• Moin,

    der Stromer war ein Werkstattwagen/Vorführer von meinem VW-Haus.

    Das Auto ist in einem guten technischen Zustand (Reifen müssen aber neu), mir wurde angeboten, es aufbereiten zu lassen, dies habe ich aber abgelehnt. Dementsprechend sieht es auch etwas aus. Am schlimmsten ist die Heckklappe, ein wahres Plastikparadies an der Außenhaut!

    Schöne Farbe. Berichte mal bitte etwas zum Fahrzeug.

    Was genau möchtest du Wissen ?

    Da schließe ich mich an. Sehr schöne Farbe.

    Was ist denn an dem Auto geplant?

    Die Farbe schimpft sich Kings Red Metallic

    Geplant ist, ihn einmal hübsch zu machen, innen und außen und dies natürlich beizubehalten. Da ich Schichtarbeiter bin und noch andere Verpflichtungen habe wie die meisten hier, kann dies aber etwas dauern und nur nach und nach passieren.

    Als Erstes möchte ich mich dem Heck widmen, was ich natürlich auch schon getan habe (kein Bilder aktuell). Dies ist mit Medium Pads und der Sonax 04/06 passiert, aber das Ergebnis ist nicht so gut, wie ich gedacht habe oder wie bei meinem Golf 6. Mir fehlt die Erfahrung, weil ich das bisher nur an meinen eigenen Autos in der Familie mache (ID3, Modell3 und A3).

    Daher suchte ich ja etwas Dynared, da ich die noch vom Golf kannte und die mir damals gut geholfen hat.

    Aber auf deinen Rat hin habe ich mir Cut Pads gekauft. Ich habe sie aber noch nicht ausprobiert.


    Gruß Daniel

  • Aus welcher Ecke kommst du denn. Vielleicht kann dir jemand hier mit Rat und Tat helfen. Zumindest um das schwarze Plastik ansehnlich zu machen. Richte dich aber darauf ein, dass evtl. nicht alles raus geht. Das Heck ist meines Wissens nicht lackiert, sondern, das ist eingefärbter Kunststoff.

  • Ich habe bisher wirklich Null-Berührung mit E Fahrzeugen gehabt und interessiere mich generell für dieses Thema. Alles was mit Fahreigenschaften, Reichweite, Ladeinfrastruktur usw zu tun hat. Weil wir alle über kurz oder lang mit dem Thema Kontakt haben werden, interessieren mich etliche Erfahrungen.

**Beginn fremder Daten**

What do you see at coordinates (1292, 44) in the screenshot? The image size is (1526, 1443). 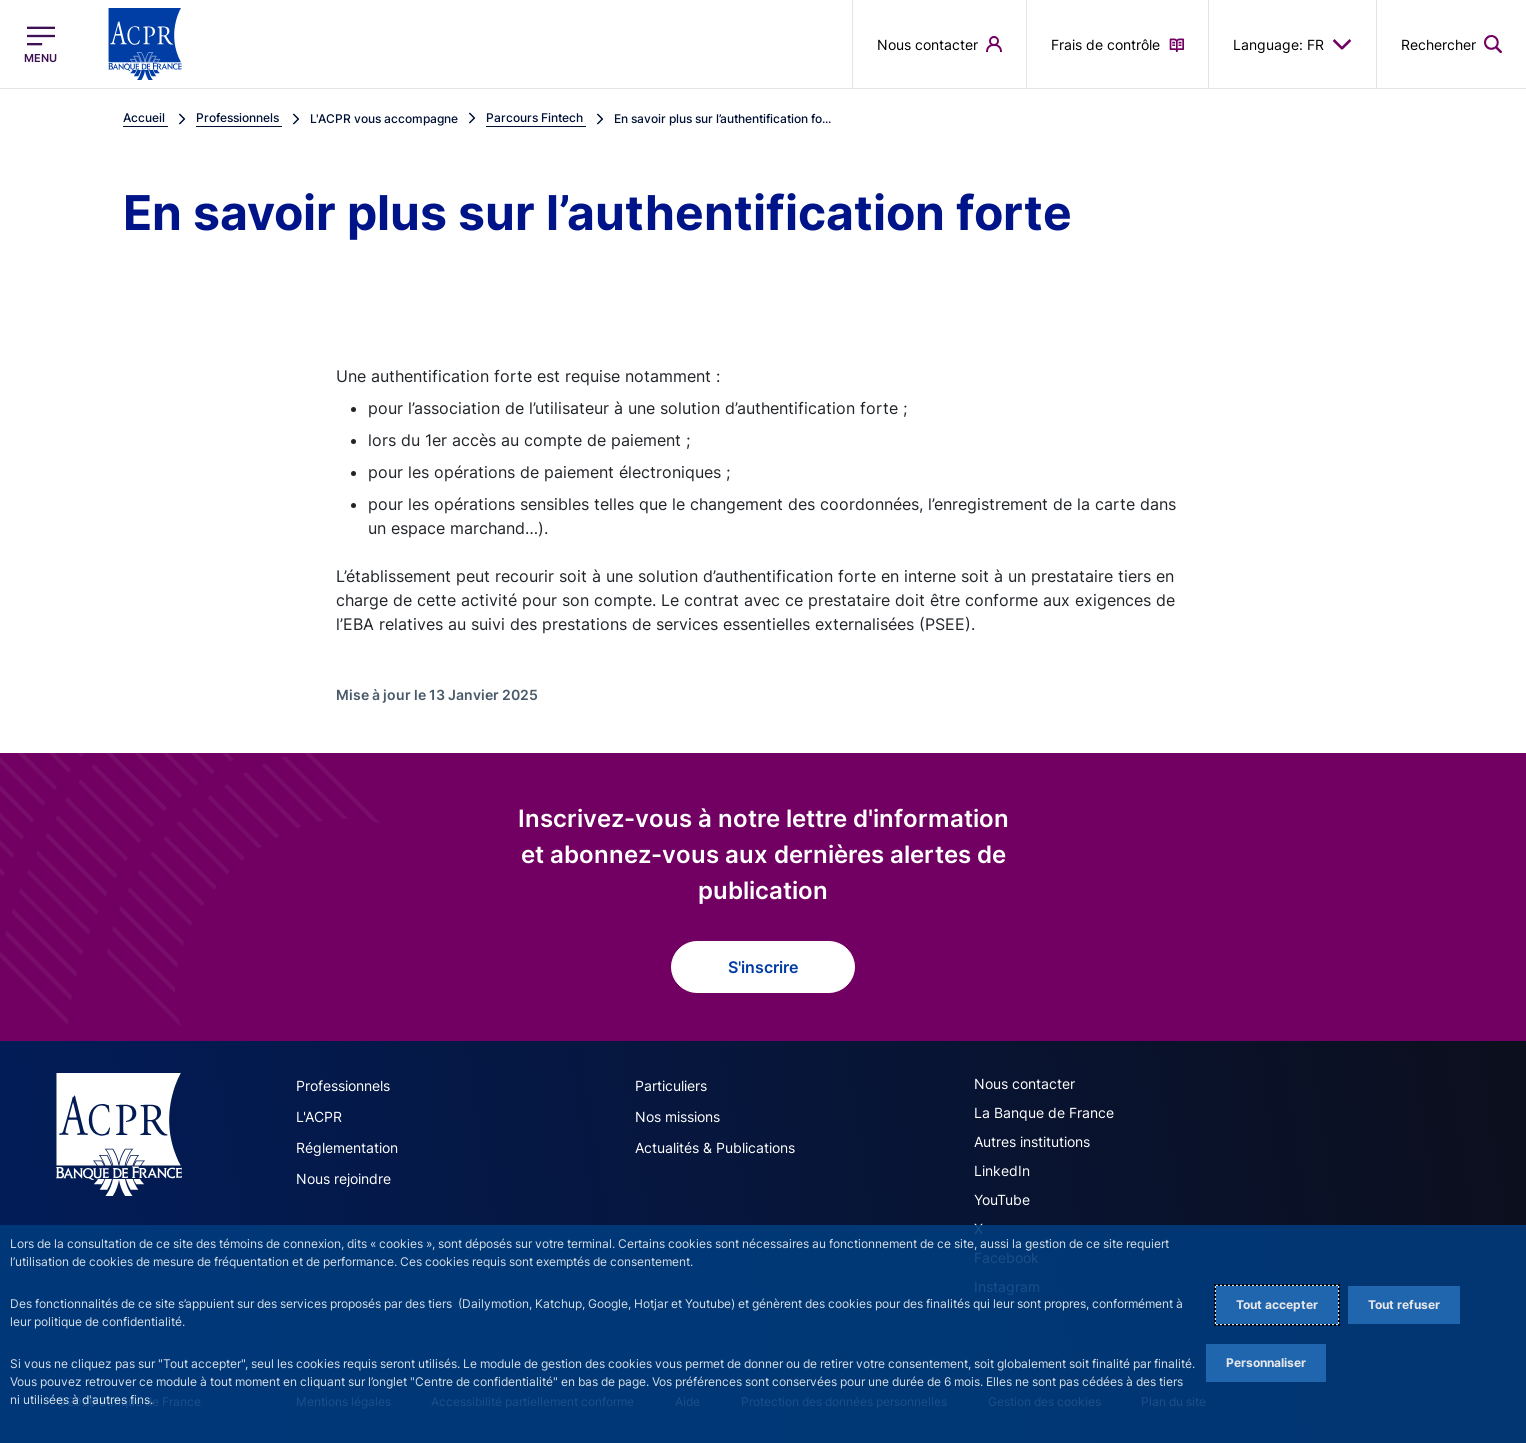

  • Ich habe bisher wirklich Null-Berührung mit E Fahrzeugen gehabt und interessiere mich generell für dieses Thema. Alles was mit Fahreigenschaften, Reichweite, Ladeinfrastruktur usw zu tun hat. Weil wir alle über kurz oder lang mit dem Thema Kontakt haben werden, interessieren mich etliche Erfahrungen.

    Moin,
    vieles, was du ansprichst, ist ja individuell. Mein Bruder und ich fahren E-Auto, seit es die gibt, und testen alle Hersteller.
    Für uns persönlich ist Tesla das Maß der Dinge, so wie es bei Apple auch ist. :) Du bekommst für dein Geld das meiste bei Tesla, sei es Technik oder Reichweite. Die Ladeinfrastruktur ist sehr gut und mega einfach Stecker reinstecken, laden, weiterfahren. Die Abrechnung läuft automatisch über das Auto und die Säule (und ist am günstigsten). Sehr viele Hersteller sind noch nicht so weit, die fangen leider erst jetzt damit an. ( Nachtrag, mein Bruder fährt Modell 3 )

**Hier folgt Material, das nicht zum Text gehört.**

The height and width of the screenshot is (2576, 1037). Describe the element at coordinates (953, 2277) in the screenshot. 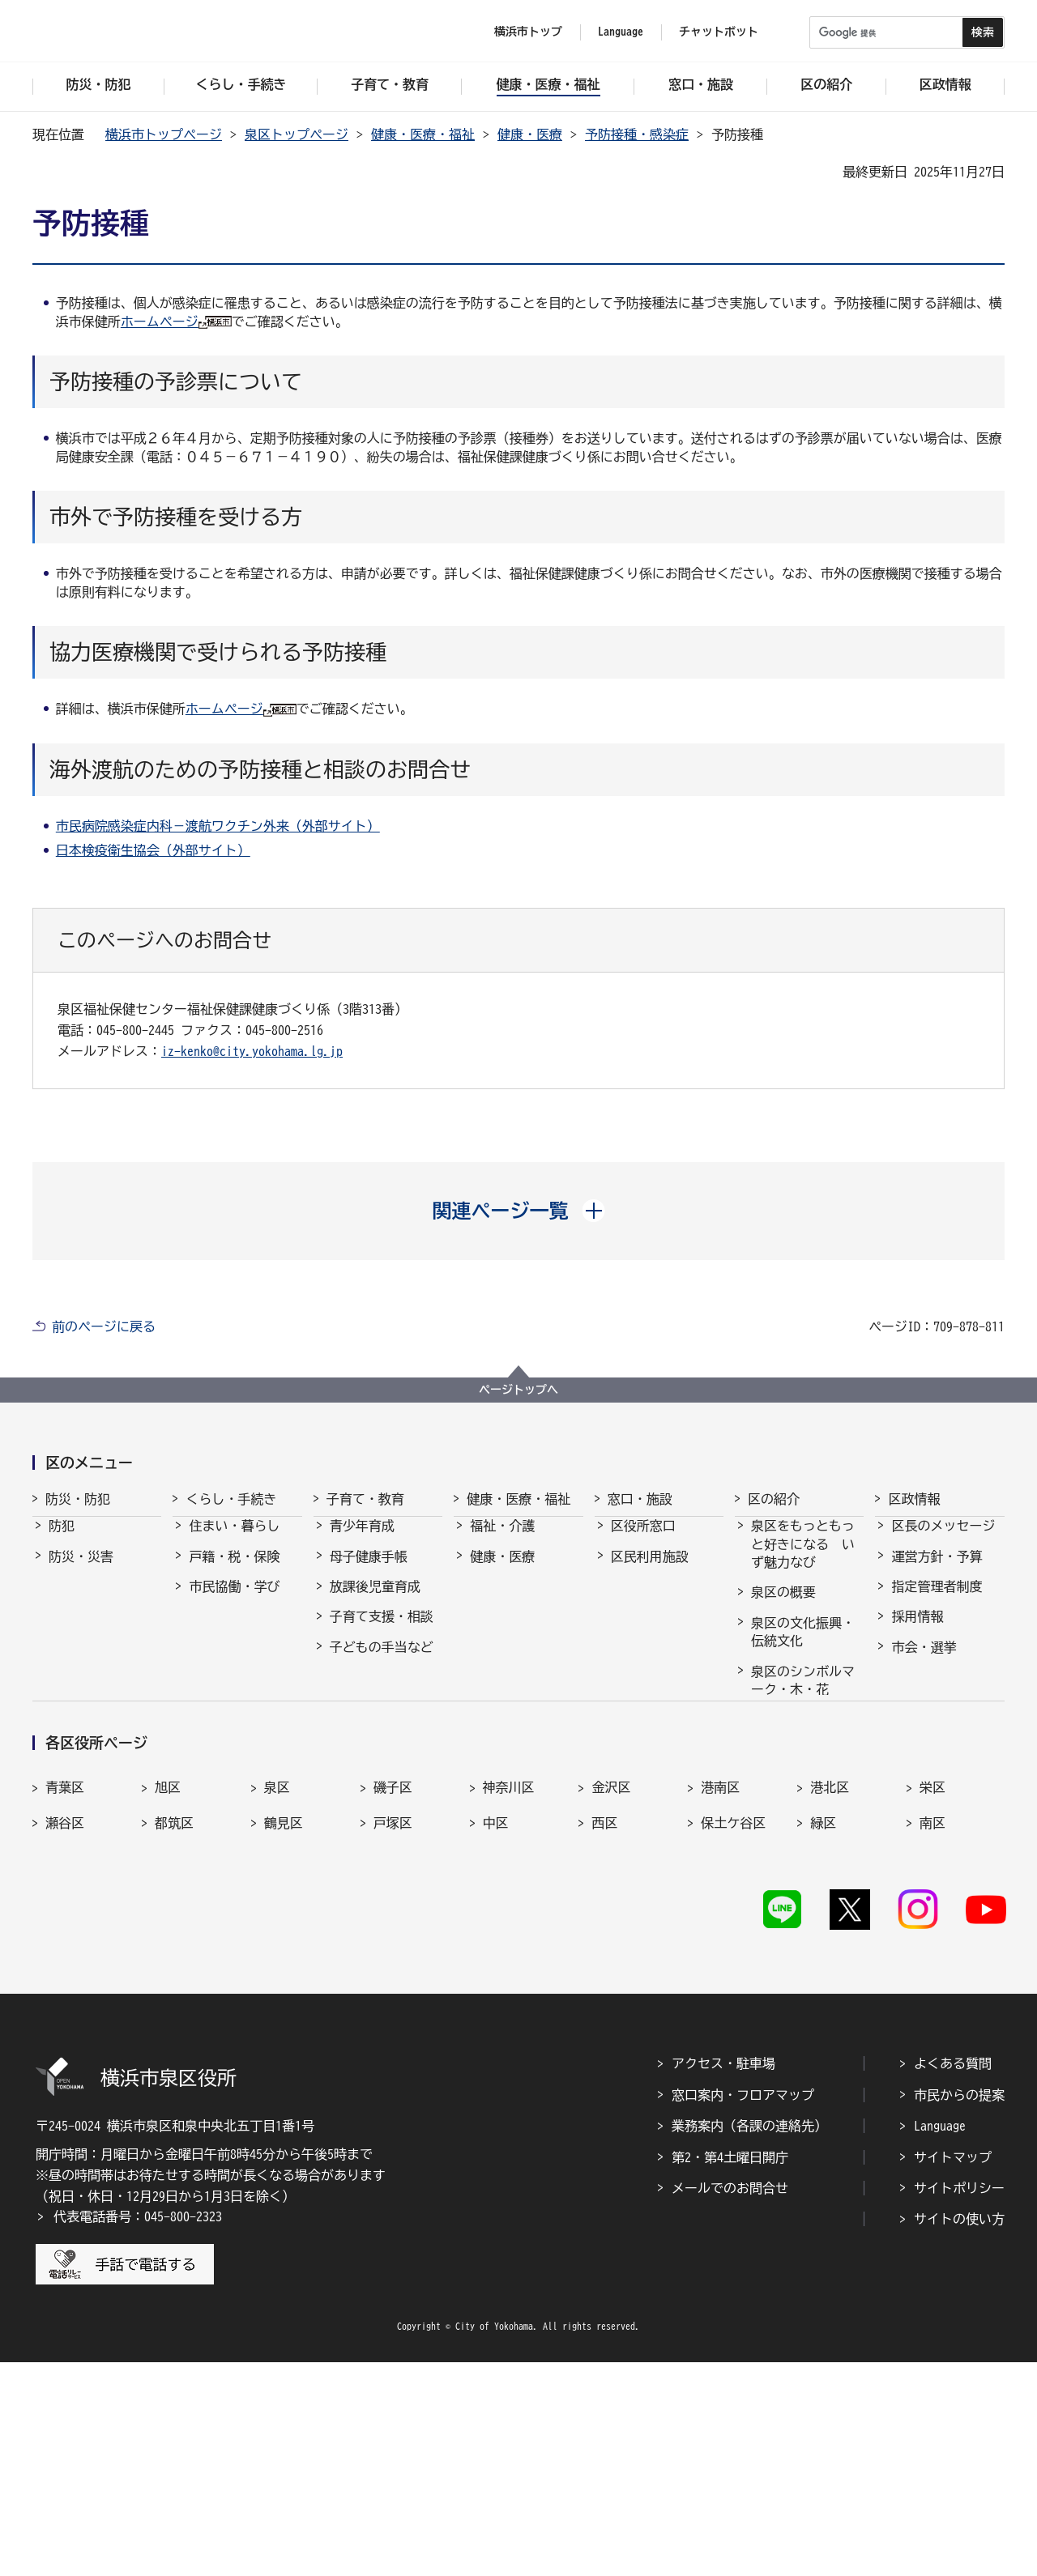

I see `よくある質問` at that location.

    Grundsätzlich kannst du ohne Probleme quer durch die Republik fahren, es gibt mittlerweile 180.000 Ladepunkte und das Netz wird stetig weiter ausgebaut. Ich fahre aktuell mit drei Ladekarten, die schneller gehen als die App, aber das ist Geschmackssache. Ich habe EWE Go, das kostenlos ist, als Backup. ENBW im Abo für 3,99 Euro im Monat, wo mich die kWh am DC-Schnelllader 0,46 Cent kostet. Zusätzlich habe ich eine Karte von Vattenfall, die ebenfalls kostenlos ist. Da zahle ich am AC-Lader 0,55 Euro, den ich sehr oft nutze, da ich einen Lader der Stadt 500 Meter entfernt habe. Insgesamt habe ich 180 Ladepunkte im Umkreis von 10 km hier bei mir in Limburg an der Lahn. Der Vorteil einer Autobahn (A3) halt.

    Viel hängt vom eigenen Fahrprofil ab, und so sollte man auch den Akku aussuchen. Wenn du keine großen Strecken fährst, brauchst du auch keinen Akku, der 600 km schafft. Das kostet nur unnötig extra Geld, zumal man mittlerweile in 15 bis 20 Minuten von 20 auf 80 % laden kann. Grob kann man sagen, dass 100 km Reichweite ca. 10.000 extra kosten.

    Die Vorbereitung für die Installation einer Wallbox läuft, mein Vermieter kümmert sich gerade darum, ob wir die Förderung durch die Regierung bekommen. Ob ich mir letztendlich eine kaufe, weiß ich noch nicht, aktuell habe ich nicht das Gefühl, eine zu brauchen.
    Natürlich muss man etwas umdenken, Ich lade immer und überall, wo es geht, selbst wenn es nur fünf Minuten sind. Der Zeitverlust von einer Minute ist ja minimal: Deckel auf, Ladekabel rein, fertig.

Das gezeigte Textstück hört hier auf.